Les résultats montrent que l'effet de répétition est important et d'amplitude comparable dans les deux expériences. Cet effet n'interagit pas avec la fréquence des mots employés.
On conclut que l'effet observé est de nature facilitatrice et qu'il traduit une accélération des procédures d'accès au lexique interne.
Mots clés : reconnaissance des mots, effet de répétition, masquage.
Summary : The word repetition effect in masked priming.
The use of a masked priming procedure allowed us to limit the intervention of episodic memory in the study of the word repetition effect.
Two experiments are presented in this article. In Experiment I the repetition effect was estimated relative to a control condition where the prime was an unrelated word. In Experiment 2 the repetition effect was estimated relative to a neutral condition in which the prime was a sequence of lower case Xs. Results show a clear and analogous repetition effect in these two experiments. The amplitude of the repetition effect was comparable for low and medium frequency words.
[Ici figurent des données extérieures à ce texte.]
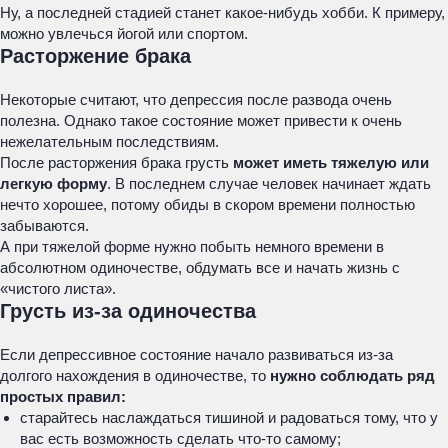
Ну, а последней стадией станет какое-нибудь хобби. К примеру,
можно увлечься йогой или спортом.
Расторжение брака
Некоторые считают, что депрессия после развода очень
полезна. Однако такое состояние может привести к очень
нежелательным последствиям.
После расторжения брака грусть
может иметь тяжелую или
легкую форму
. В последнем случае человек начинает ждать
нечто хорошее, потому обиды в скором времени полностью
забываются.
А при тяжелой форме нужно побыть немного времени в
абсолютном одиночестве, обдумать все и начать жизнь с
«чистого листа».
Грусть из-за одиночества
Если депрессивное состояние начало развиваться из-за
долгого нахождения в одиночестве, то
нужно соблюдать ряд
простых правил:
старайтесь наслаждаться тишиной и радоваться тому, что у
вас есть возможность сделать что-то самому;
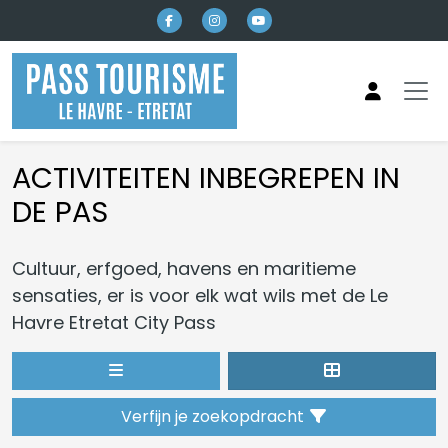
Naar hoofdinhoud
ACTIVITEITEN INBEGREPEN IN
DE PAS
Cultuur, erfgoed, havens en maritieme
sensaties, er is voor elk wat wils met de Le
Havre Etretat City Pass
Verfijn je zoekopdracht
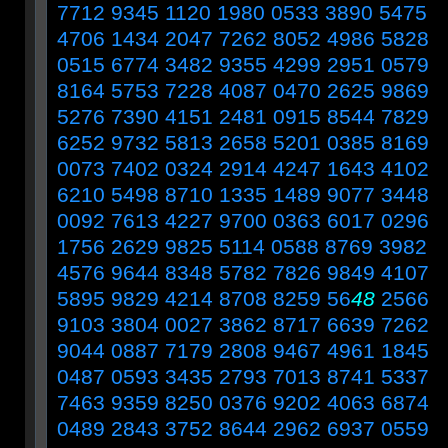
7712 9345 1120 1980 0533 3890 5475
4706 1434 2047 7262 8052 4986 5828
0515 6774 3482 9355 4299 2951 0579
8164 5753 7228 4087 0470 2625 9869
5276 7390 4151 2481 0915 8544 7829
6252 9732 5813 2658 5201 0385 8169
0073 7402 0324 2914 4247 1643 4102
6210 5498 8710 1335 1489 9077 3448
0092 7613 4227 9700 0363 6017 0296
1756 2629 9825 5114 0588 8769 3982
4576 9644 8348 5782 7826 9849 4107
5895 9829 4214 8708 8259 56
48
2566
9103 3804 0027 3862 8717 6639 7262
9044 0887 7179 2808 9467 4961 1845
0487 0593 3435 2793 7013 8741 5337
7463 9359 8250 0376 9202 4063 6874
0489 2843 3752 8644 2962 6937 0559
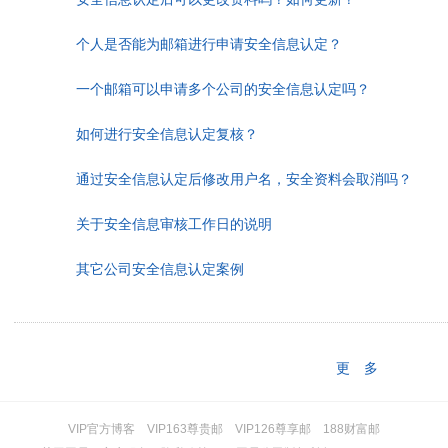
个人是否能为邮箱进行申请安全信息认定？
一个邮箱可以申请多个公司的安全信息认定吗？
如何进行安全信息认定复核？
通过安全信息认定后修改用户名，安全资料会取消吗？
关于安全信息审核工作日的说明
其它公司安全信息认定案例
更 多
VIP官方博客
VIP163尊贵邮
VIP126尊享邮
188财富邮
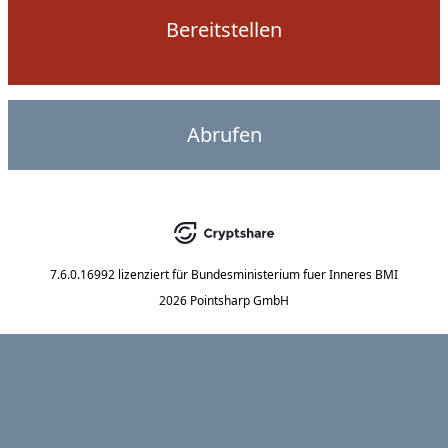
Bereitstellen
Abrufen
7.6.0.16992
lizenziert für
Bundesministerium fuer Inneres BMI
2026 Pointsharp GmbH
These results suggest that the repetition effect is a facilitatory effect resulting from an acceleration of the processes involved in lexical access.
Key-words : word recognition, repetition effect, masking.
13 pages
Source : Persée ; Ministère de la jeunesse, de l’éducation nationale et de la recherche, Direction de l’enseignement supérieur, Sous-direction des bibliothèques et de la documentation.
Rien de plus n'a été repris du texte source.